Killer Cop sentence: Biden, Obama react


President Joe Biden and and former President Barack Obama on Tuesday reacted to the guilty verdict handed down on former police officer, Derek Chauvin for the killing a 48-year black, George Floyd.

While President Biden called the family of the late George and called the guilty verdict “some justice, Obama, in a statement said, “justice is closer”.

“Nothing is going to make it all better,” Biden said. “At least God, now there’s some justice”, said President Biden.

He disclosed that he and his Vice President Kamala Harris have been watching the trial.

“We’re all so relieved,” he said, adding, “Guilty on all three counts.”

“It’s really important,” he added.

He promised further changes, saying: “We’re going to get a lot more done. We’re going to do a lot.”

Vice President Kamala Harris then spoke of the family’s “courage” and “strength.”

“This is a day of justice in America,” Harris told Floyd’s family over the phone.

She told the family they’ve been “real leaders at this moment where we needed you.”

“In George’s name and memory we’re going to make sure that his legacy is intact and that history will look back at this moment and know that… he had to sacrifice so much, your family did too.”
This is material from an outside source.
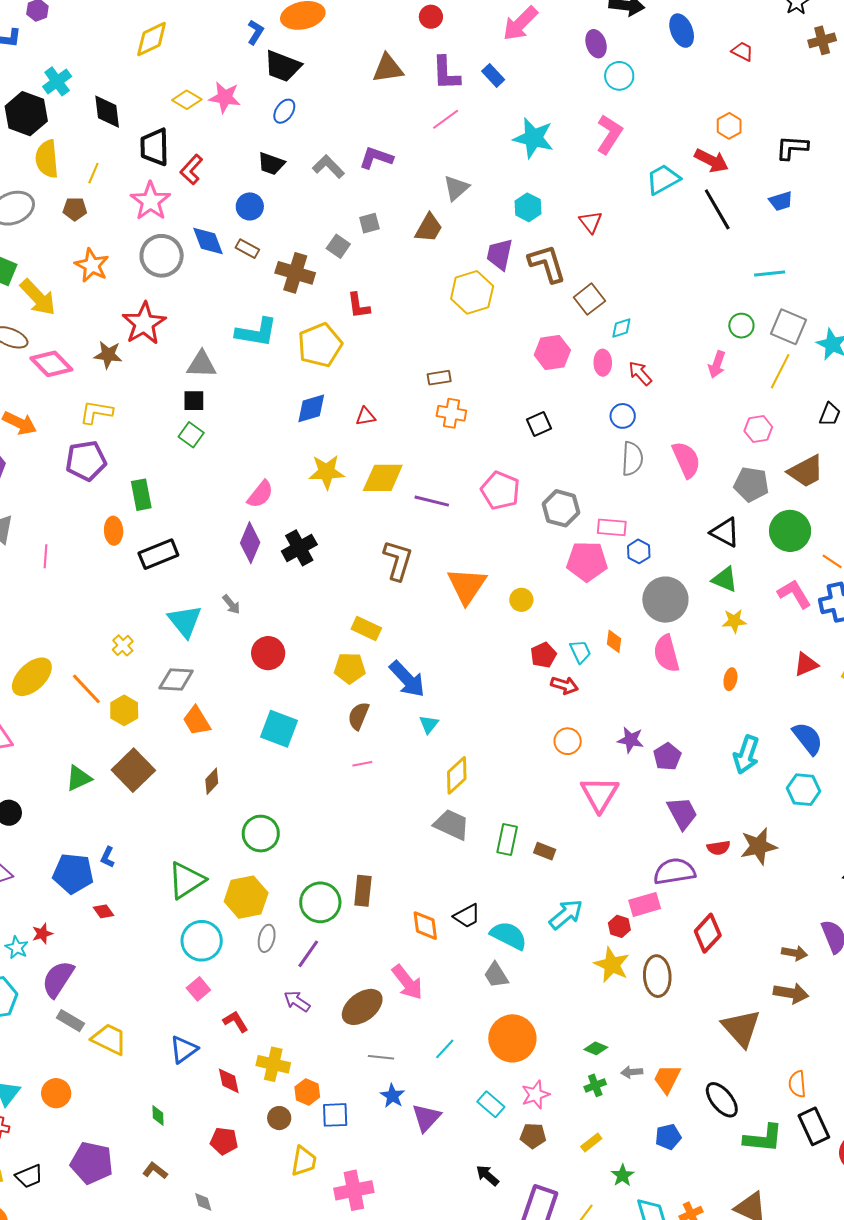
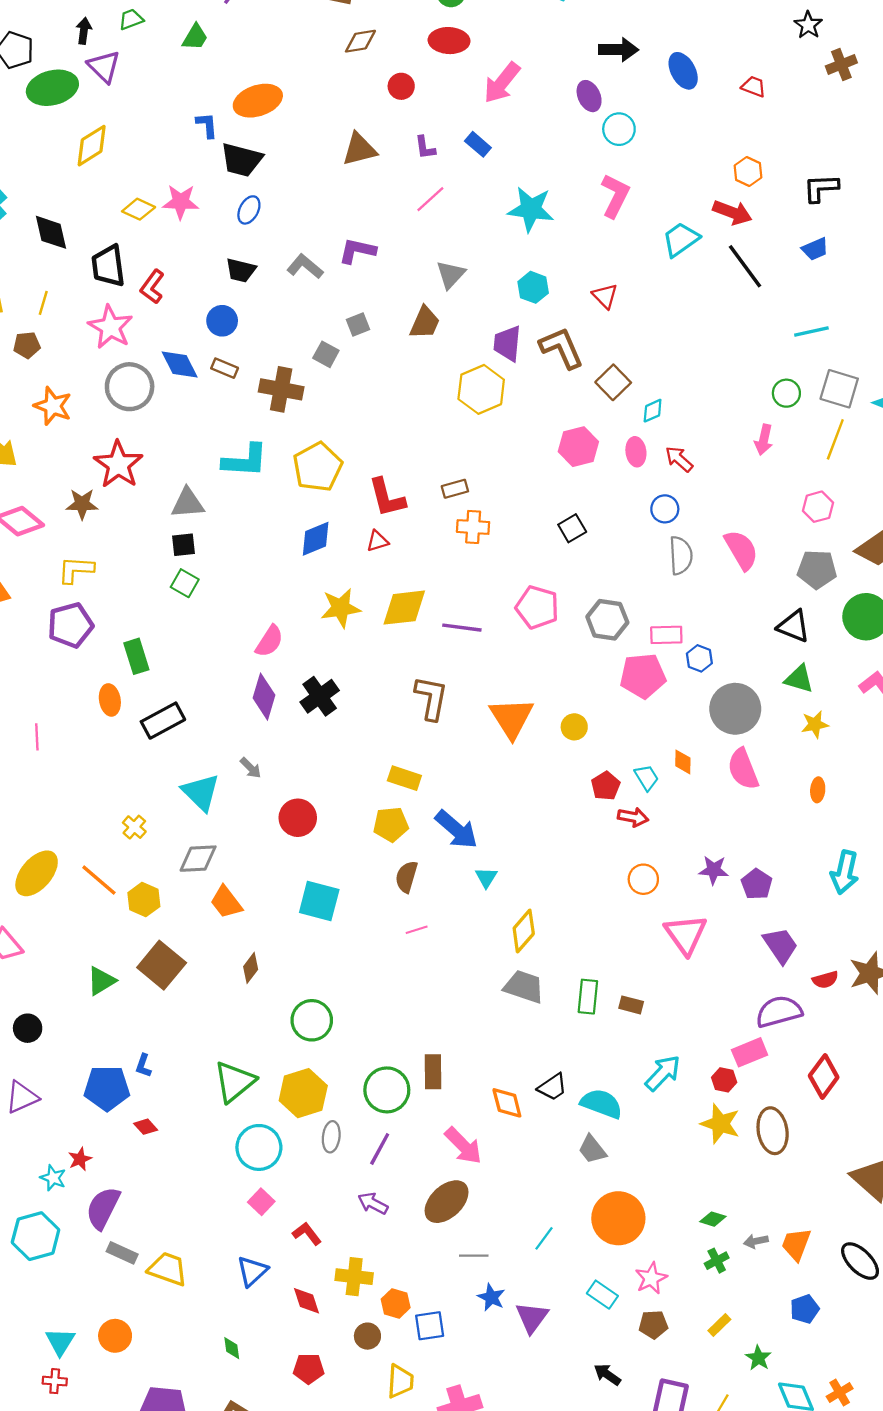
blue L-shape: (255, 32) -> (207, 125), turned -30
purple L-shape: (446, 73) -> (425, 148), size x0.6
red L-shape: (358, 306) -> (387, 498), moved, size x1.4
pink arrow: (407, 982) -> (463, 1146), moved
“We really do believe that with your leadership and with the president we have in the White House that we’re going to make something good come out of this tragedy.”

Barack Obama

In a statement he released just after the verdict, Obama said: “For almost a year, George Floyd’s death under the knee of a police officer has reverberated around the world — inspiring murals and marches, sparking conversations in living rooms and new legislation. But a more basic question has always remained: would justice be done?

“In this case, at least, we have our answer. But if we’re being honest with ourselves, we know that true justice is about much more than a single verdict in a single trial.

“True justice requires that we come to terms with the fact that Black Americans are treated differently, every day. It requires us to recognize that millions of our friends, family, and fellow citizens live in fear that their next encounter with law enforcement could be their last. And it requires us to do the sometimes thankless, often difficult, but always necessary work of making America we know more like America we believe in.

“While today’s verdict may have been a necessary step on the road to progress, it was far from a sufficient one. We cannot rest. We will need to follow through with the concrete reforms that will reduce and ultimately eliminate racial bias in our criminal justice system. We will need to redouble efforts to expand economic opportunity for those communities that have been too long marginalized.

“And as we continue the fight, we can draw strength from the millions of people — especially young people — who have marched and protested and spoken up over the last year, shining a light on inequity and calling for change. Justice is closer today not simply because of this verdict, but because of their work.